A nurse is caring for a client who has type 1 diabetes mellitus. The nurse misread the client's morning blood glucose level as 210 mg/dL instead of 120 mg/dL and administered the insulin dose appropriate for a reading over 200 mg/dL before the client's breakfast. Which of the following actions is the nurse's priority? Give the client 15 to 20 g of carbohydrate. Monitor the client for hypoglycemia. Complete an incident report. Notify the nurse manager.

Monitor the client for hypoglycemia. The first action the nurse should take using the nursing process is to assess or collect data from the client. The nurse should immediately check the client's blood glucose level, expecting it to be low because of the excessive dose of insulin. If it is within the expected reference range, the nurse should continue to monitor the client for signs of hypoglycemia.

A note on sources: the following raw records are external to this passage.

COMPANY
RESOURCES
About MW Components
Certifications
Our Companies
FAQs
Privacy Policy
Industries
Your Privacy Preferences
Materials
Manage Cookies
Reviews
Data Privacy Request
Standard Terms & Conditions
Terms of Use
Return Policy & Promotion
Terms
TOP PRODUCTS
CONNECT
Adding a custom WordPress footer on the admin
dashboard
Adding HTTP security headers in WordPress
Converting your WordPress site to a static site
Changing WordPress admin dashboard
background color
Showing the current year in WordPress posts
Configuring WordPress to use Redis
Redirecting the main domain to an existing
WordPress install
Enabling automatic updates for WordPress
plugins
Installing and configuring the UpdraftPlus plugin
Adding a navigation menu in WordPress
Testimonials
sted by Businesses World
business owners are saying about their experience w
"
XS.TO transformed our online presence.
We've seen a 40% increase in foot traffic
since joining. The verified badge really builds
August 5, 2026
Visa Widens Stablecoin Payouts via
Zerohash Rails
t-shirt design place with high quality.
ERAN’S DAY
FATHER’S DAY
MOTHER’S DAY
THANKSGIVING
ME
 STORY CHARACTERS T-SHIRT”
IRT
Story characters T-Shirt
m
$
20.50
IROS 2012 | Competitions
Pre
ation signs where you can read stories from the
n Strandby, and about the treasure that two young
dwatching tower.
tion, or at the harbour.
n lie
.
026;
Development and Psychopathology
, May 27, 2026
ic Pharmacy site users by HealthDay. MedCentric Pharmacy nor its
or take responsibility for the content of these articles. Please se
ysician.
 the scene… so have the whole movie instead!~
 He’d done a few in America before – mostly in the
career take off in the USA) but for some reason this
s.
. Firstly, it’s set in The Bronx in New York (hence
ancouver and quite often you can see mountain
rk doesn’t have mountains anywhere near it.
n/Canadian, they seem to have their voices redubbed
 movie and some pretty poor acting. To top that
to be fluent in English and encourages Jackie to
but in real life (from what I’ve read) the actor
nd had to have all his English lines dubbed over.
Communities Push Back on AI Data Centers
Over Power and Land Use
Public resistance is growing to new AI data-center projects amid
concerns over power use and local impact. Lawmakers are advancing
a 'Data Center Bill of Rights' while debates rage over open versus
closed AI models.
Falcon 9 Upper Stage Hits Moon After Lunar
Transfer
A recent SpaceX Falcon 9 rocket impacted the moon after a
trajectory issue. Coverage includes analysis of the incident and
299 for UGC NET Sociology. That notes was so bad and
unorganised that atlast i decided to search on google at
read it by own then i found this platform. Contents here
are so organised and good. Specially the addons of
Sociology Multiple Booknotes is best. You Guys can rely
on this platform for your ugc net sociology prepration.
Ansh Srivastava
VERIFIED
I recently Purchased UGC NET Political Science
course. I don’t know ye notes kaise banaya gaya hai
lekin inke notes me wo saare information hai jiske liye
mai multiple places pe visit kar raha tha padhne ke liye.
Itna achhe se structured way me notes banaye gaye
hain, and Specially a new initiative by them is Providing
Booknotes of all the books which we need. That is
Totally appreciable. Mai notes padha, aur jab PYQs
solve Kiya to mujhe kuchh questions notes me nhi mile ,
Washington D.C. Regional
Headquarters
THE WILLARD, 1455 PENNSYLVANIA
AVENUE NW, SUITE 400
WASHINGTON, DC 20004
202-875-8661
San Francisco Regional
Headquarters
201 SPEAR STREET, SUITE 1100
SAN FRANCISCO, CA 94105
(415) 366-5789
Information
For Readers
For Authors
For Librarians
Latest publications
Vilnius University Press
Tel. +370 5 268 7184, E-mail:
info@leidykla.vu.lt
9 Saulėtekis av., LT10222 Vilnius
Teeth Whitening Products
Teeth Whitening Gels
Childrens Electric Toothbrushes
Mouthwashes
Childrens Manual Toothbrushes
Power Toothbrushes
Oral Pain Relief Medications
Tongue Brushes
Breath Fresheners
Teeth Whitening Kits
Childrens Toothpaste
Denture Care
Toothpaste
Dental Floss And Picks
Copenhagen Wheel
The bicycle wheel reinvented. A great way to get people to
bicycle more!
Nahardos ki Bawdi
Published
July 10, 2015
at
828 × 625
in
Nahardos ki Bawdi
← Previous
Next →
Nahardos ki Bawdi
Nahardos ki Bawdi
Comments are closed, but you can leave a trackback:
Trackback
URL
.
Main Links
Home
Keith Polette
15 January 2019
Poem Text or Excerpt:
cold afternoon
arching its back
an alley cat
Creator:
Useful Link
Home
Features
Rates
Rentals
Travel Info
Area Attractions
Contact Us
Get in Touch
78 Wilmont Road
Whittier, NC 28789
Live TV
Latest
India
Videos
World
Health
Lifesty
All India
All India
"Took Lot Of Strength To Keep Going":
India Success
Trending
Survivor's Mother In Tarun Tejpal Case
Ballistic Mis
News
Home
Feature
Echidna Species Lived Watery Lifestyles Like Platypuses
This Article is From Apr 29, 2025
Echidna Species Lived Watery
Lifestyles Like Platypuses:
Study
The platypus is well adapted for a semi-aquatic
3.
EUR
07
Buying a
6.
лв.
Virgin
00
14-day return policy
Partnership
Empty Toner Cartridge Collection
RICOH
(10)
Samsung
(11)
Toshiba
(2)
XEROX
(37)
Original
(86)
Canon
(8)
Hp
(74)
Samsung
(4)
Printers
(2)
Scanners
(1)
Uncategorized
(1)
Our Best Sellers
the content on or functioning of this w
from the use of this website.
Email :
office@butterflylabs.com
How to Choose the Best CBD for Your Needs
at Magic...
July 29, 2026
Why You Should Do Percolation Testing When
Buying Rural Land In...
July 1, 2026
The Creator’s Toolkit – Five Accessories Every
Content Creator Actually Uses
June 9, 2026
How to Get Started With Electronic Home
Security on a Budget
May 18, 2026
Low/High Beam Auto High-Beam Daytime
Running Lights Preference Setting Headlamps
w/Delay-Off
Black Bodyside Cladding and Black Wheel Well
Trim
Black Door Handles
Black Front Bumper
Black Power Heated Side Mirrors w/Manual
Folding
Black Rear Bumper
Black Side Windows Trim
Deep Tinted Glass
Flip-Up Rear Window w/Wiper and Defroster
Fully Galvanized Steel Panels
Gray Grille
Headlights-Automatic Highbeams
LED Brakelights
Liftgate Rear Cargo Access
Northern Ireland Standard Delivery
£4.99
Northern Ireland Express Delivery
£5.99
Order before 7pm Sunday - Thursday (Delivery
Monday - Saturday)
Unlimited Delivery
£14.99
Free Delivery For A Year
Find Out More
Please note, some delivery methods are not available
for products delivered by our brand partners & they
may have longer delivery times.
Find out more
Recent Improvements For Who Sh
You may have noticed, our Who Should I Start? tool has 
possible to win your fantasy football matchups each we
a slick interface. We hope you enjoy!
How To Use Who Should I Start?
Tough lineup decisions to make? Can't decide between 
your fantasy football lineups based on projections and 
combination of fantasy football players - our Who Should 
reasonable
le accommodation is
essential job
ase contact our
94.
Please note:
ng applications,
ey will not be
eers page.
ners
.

A nurse is providing teaching to a female client who has type 2 diabetes and a new prescription for pioglitazone. Which of the following instructions should the nurse include in the teaching? (SATA) - Expect urine to be darkened. - Monitor weight daily. - Increase calcium intake. - Use oral contraceptives to avoid pregnancy. - Take tablets whole.

Monitor weight daily Pioglitazone may lead to fluid retention and worsen heart failure. Clients should monitor weight and report any rapid gains to the provider. Increase calcium intake Pioglitazone increases the risk of fractures in women. Clients should be advised to exercise and ensure adequate intake of vitamin D and calcium to protect bone health.

A nurse is reviewing the medication list for a client who has a new diagnosis of type 2 diabetes mellitus. The nurse should recognize which of the following medications can cause glucose intolerance? - Cimetidine - Dextromethorphan - Prednisone - Atorvastatin

Prednisone Corticosteroids such as prednisone can cause glucose intolerance and hyperglycemia. The client might require increased dosage of a hypoglycemic medication.

A nurse is caring for an adolescent client who has a long history of diabetes mellitus and is being admitted to the emergency department confused, flushed, and with an acetone odor on the breath. Diabetic ketoacidosis is suspected. The nurse should anticipate using which of the following types of insulin to treat this client? NPH insulin Insulin glargine Insulin detemir Regular insulin

Regular insulin Regular insulin is classified as a short-acting insulin. It can be given intravenously with an onset of action of less than 30 min. This is the insulin that is most appropriate in emergency situations of severe hyperglycemia or diabetic ketoacidosis.

A nurse is caring for a client who has uncontrolled type 1 diabetes mellitus. Which of the following findings should the nurse expect? Hypertension Hematuria Weight loss Bradycardia

Weight loss Weight loss is an expected finding for a client who has uncontrolled diabetes.